Vouloir coûte-que-coûte réduire Dr Etienne Tshisekedi wa Mulumba au rôle de caractère  synchronique, voire immédiat d’ « Opposant Historique », voire « d’un Révolté » aux morbides régimes successifs prédateurs et défaillants des Joseph, dont Mobutu et Kabila – ces deux tristes héritiers de la force, au prétorianisme moyenâgeux – est une courte vue d’esprit, voire une incapacité analytique insupportable, c’est-à-dire une empirie !

L’action du premier Docteur en Droit de l’Université congolaise est de caractère diachronique : aussi bien dans la durée (37 ans d’activisme politique) que dans ses objectifs (réveiller le peuple pour un changement démocratique), dans sa résistance, dans son sacrifice, dans ses résultats – « il nous a appris à ne pas avoir peur, à nous  prendre en charge…, à s’organiser) – que dans le fonctionnement révolutionnaire du parti. Cette action assoit avec force une véritable Révolution politique et mentale comme savent le faire les véritables révolutionnaires qui ont porté haut leur peuple , changé leur destinée et donné une image dynamique leur pays en les amenant du non-être où ils étaient parqués par des régimes de la peur et d’indignité à leur manifestation  comme être humain digne, capable de se réaliser dans la rue où s’établissent des nouveaux rapports de force.

Moins opposant aux régimes hideux dont il prend simplement prétexte pour dénoncer la misère honteuse du peuple, Dr Etienne Tshisekedi est un véritable révolutionnaire qui veut enfanter un Congolais nouveau, combatif, responsable de son destin, conscient de sa responsabilité historique, un Peuple debout, patriotique et vigilant, véritablement souverain primaire …

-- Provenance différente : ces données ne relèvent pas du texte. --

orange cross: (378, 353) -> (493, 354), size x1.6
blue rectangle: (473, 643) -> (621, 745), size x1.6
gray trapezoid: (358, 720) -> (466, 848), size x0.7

C’est donc un Révolutionnaire au sens propre du terme, Homme de la trempe de Gandhi, Tata Simon Kimbangu, Nelson Mandela, Patrice Lumumba ; ceux qui ont dédié leur vie à leur peuple pour lui apprendre qu’il a en mains sa destinée. En effet, amener la conscience populaire congolaise à réaliser de telles nécessités, en particulier que le Congolais est maître de son sort et qu’il peut l’améliorer par des moyens naturels dont il est convaincu de l’efficacité pour les avoir expérimentés, équivaut à lui faire faire un saut qualitatif, une découverte dont l’importance sur le plan national est comparable à celle de la découverte de l’énergie atomique dans le domaine scientifique !

Alors entendre des petites voix de ceux qui pendant 50 ans, soit 32 ans avec Mobutu et 18 ans avec Kabila, ont conduit à la ruine, tant de l’homme que de l’économie, s’engraissant au passage, émettre des doutes sur l’héroïsme de la lutte de « Ya  Tshitshi » – quelle institutionnalisation  mémorielle – est une audace critique que ne peuvent se permettre que des véritables inconscients, c’est-à-dire ceux qui ne comprennent vraiment pas le sens de l’Histoire. Dommage !

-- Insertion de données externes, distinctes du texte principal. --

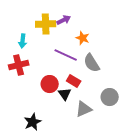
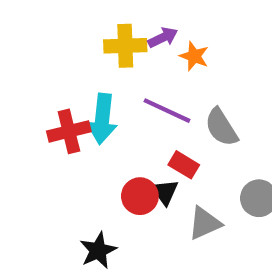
orange star: (83, 38) -> (194, 56), moved
cyan arrow: (23, 41) -> (102, 119), moved, size x1.6
red circle: (50, 84) -> (140, 196), moved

Mais on ne vous laissera pas faire, hommes et femmes du passé. Parce que même vos « Machines à tricher » ne vous sauveront pas de l’opprobre historique et populaire : l’histoire est une œuvre collective du peuple et le peuple connait et reconnait ses « Héros », ni plus ni moins. On ne triche pas avec l’Histoire.

Marx a dit !

Cette boutade, « Les uns mangent et les autres regardent, voilà comment naissent les révolutions », attribuée à Karl Marx, a du vrai. les révolutions naissent généralement dans des sociétés tristement duales où d’un côté, la majorité de la population croupit sous le poids des injustices massives ourdies et perpétrées par la classe régnante, une population terrassée par la faim devenue famine, et de l’autre côté, une minorité régnante jouissant de tous les privilèges et de toutes les faveurs. L’histoire atteste que c’est cette société des inégalités et des famines qui a conduit les Français à la Révolution au 18ème siècle. C’est la misère de la majorité en Angleterre préindustrielle qui a conduit à la Révolution de Cromwell. Le succès de Lénine et de Mao, respectivement en Russie et en Chine, est fondamentalement l’effet des misères massives qui sévissaient dans ces pays – continents. Et le succès de Dr Etienne Tshisekedi au Congo-Kinshasa est dû essentiellement à la misère entretenue par l’Etat prédateur léopoldien, depuis Léopold II et ses successeurs nègres que sont les Joseph Mobutu et Kabila.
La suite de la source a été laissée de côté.